We have deployed the USS Nimitz Carrier Strike Group to Cuba (approx. $135 million/month operating cost).
The Fanjul family are members of Trump’s Ballroom Donor Coalition - having also contributed to Trump’s 2024 campaign and PAC’s. Their purported $4 billion fortune is based in the sugar industry and, surprisingly, they are prepared, as May 20, 2026, to “rebuild Cuba”. Remarkable!
The Fanjul family had its many sugar mills and land taken by the Cuban government in 1959. The family are in dominating control of sugar in the Western Hemisphere, with control of supply chains, labor, and land across the Caribbean.
Title III of the Helms-Burton Act grants U.S. nationals the right to sue—in U.S. federal court—any person or company that “traffics” in property that was confiscated by the Cuban government after January 1, 1959. That means that, in American courts, Cuba owes the Fanjul’s for what was taken in 1959. Anyone who used what was taken, owes the Fanjul’s in American courts. When the Cuban government falls, their debt to the Fanjul’s will be unpayable - but that is alright, the Fanjul’s have money. They will take Cuban land and other property in exchange and manage the island . . . like a big sugar plantation.

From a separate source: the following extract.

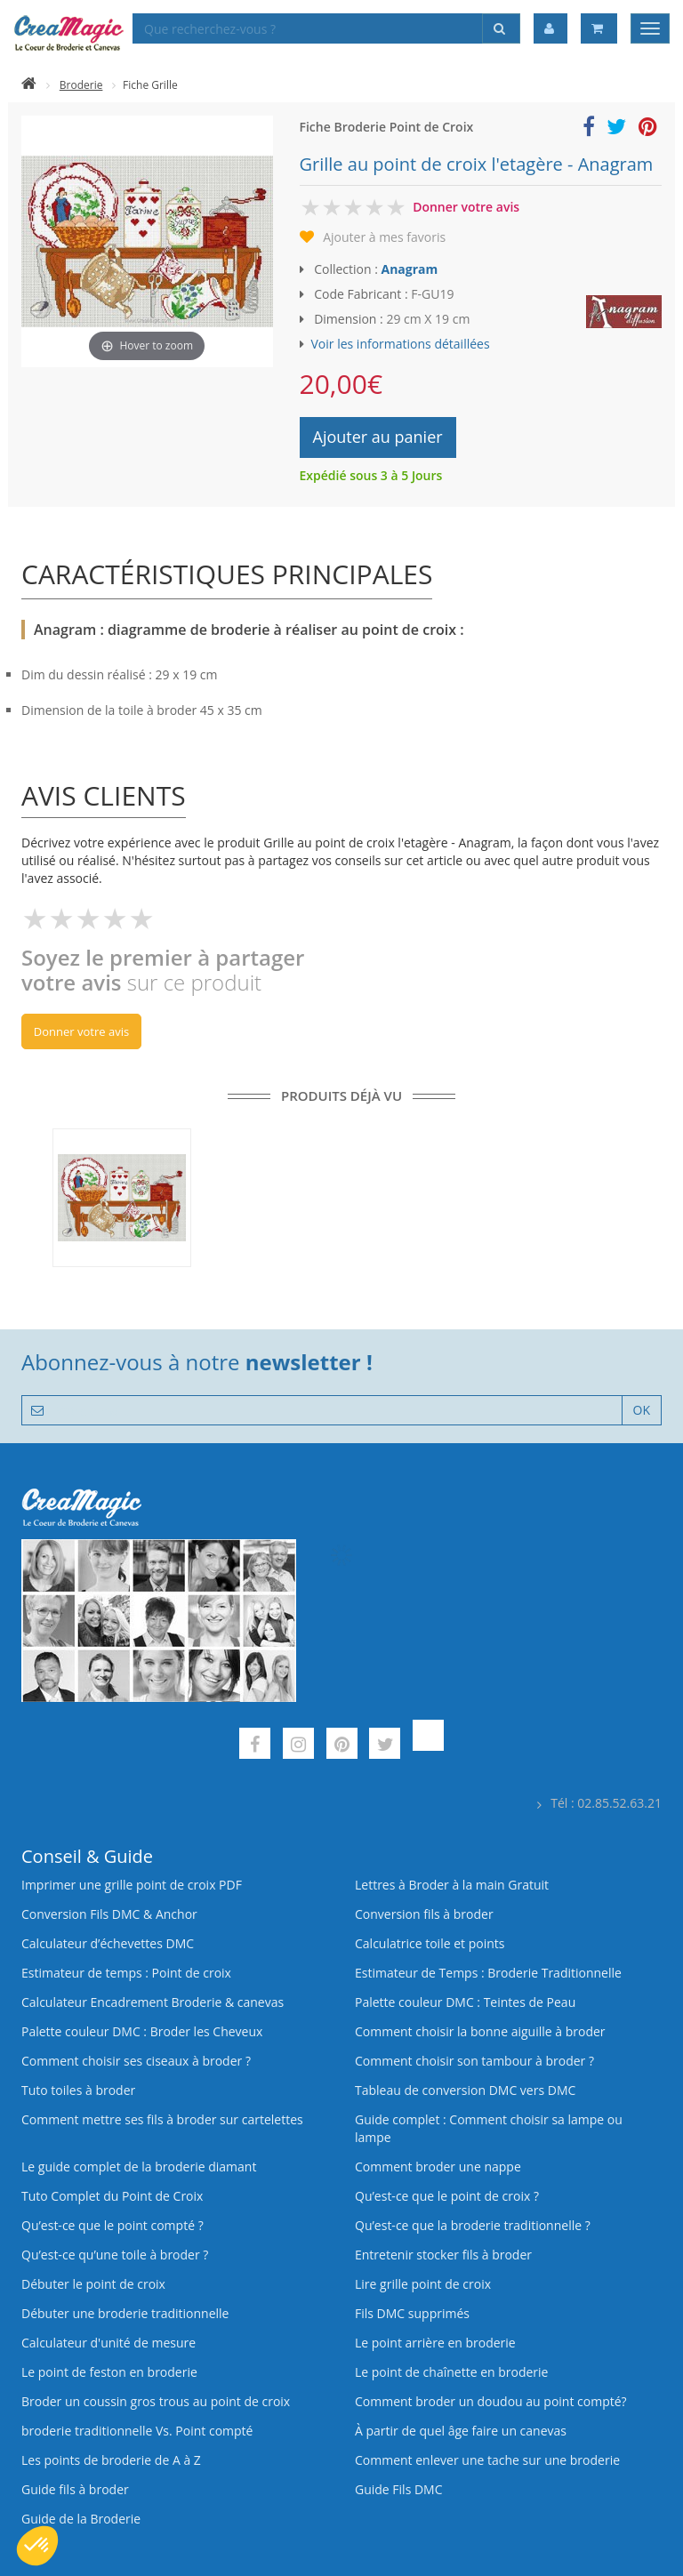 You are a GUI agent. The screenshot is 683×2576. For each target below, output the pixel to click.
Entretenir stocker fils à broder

The Thomas Massie interview on Tucker Carlson (the second one) revealed this link: the donors to the ballroom, the “Arc de Trump”, and the renaming of the Kennedy Center are the people running the Trump administration.
Pick any other name off the above Ballroom Donor Coalition list and you are going to find the relationship to U.S. policies currently being implemented, no matter the costs to the rest of us (can we send the bill for the Carrier Strike Group to the Fanjul’s sugar company?).